WORK ITEM
Where the lines below hold images, skip those and copy every word exactly.

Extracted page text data
*-*-*
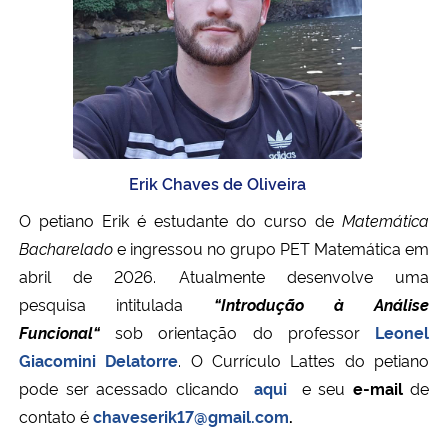
Erik Chaves de Oliveira
O petiano Erik é estudante do curso de
Matemática
Bacharelado
e ingressou no grupo PET Matemática em
abril de 2026. Atualmente desenvolve uma
pesquisa
intitulada
“Introdução à Análise
Funcional
“
sob orientação do professor
Leonel
Giacomini Delatorre
. O Currículo Lattes do petiano
pode ser acessado clicando
aqui
e seu
e-mail
de
contato é
chaveserik17@gmail.com
.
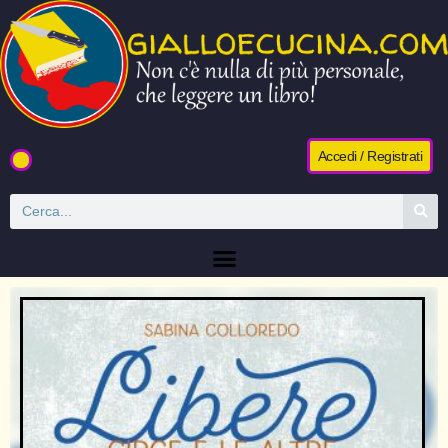
Accedi / Registrati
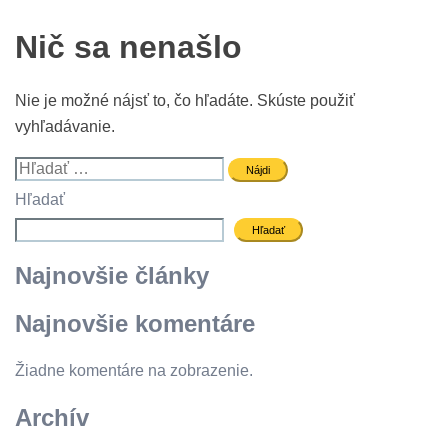
Nič sa nenašlo
Nie je možné nájsť to, čo hľadáte. Skúste použiť
vyhľadávanie.
Hľadať:
Hľadať
Hľadať
Najnovšie články
Najnovšie komentáre
Žiadne komentáre na zobrazenie.
Archív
*-*-*
TASK ANSWER
Erik Chaves de Oliveira
O petiano Erik é estudante do curso de
Matemática
Bacharelado
e ingressou no grupo PET Matemática em
abril de 2026. Atualmente desenvolve uma
pesquisa
intitulada
“Introdução à Análise
Funcional
“
sob orientação do professor
Leonel
Giacomini Delatorre
. O Currículo Lattes do petiano
pode ser acessado clicando
aqui
e seu
e-mail
de
contato é
chaveserik17@gmail.com
.
Accedi / Registrati
Nič sa nenašlo
Nie je možné nájsť to, čo hľadáte. Skúste použiť
vyhľadávanie.
Hľadať:
Hľadať
Hľadať
Najnovšie články
Najnovšie komentáre
Žiadne komentáre na zobrazenie.
Archív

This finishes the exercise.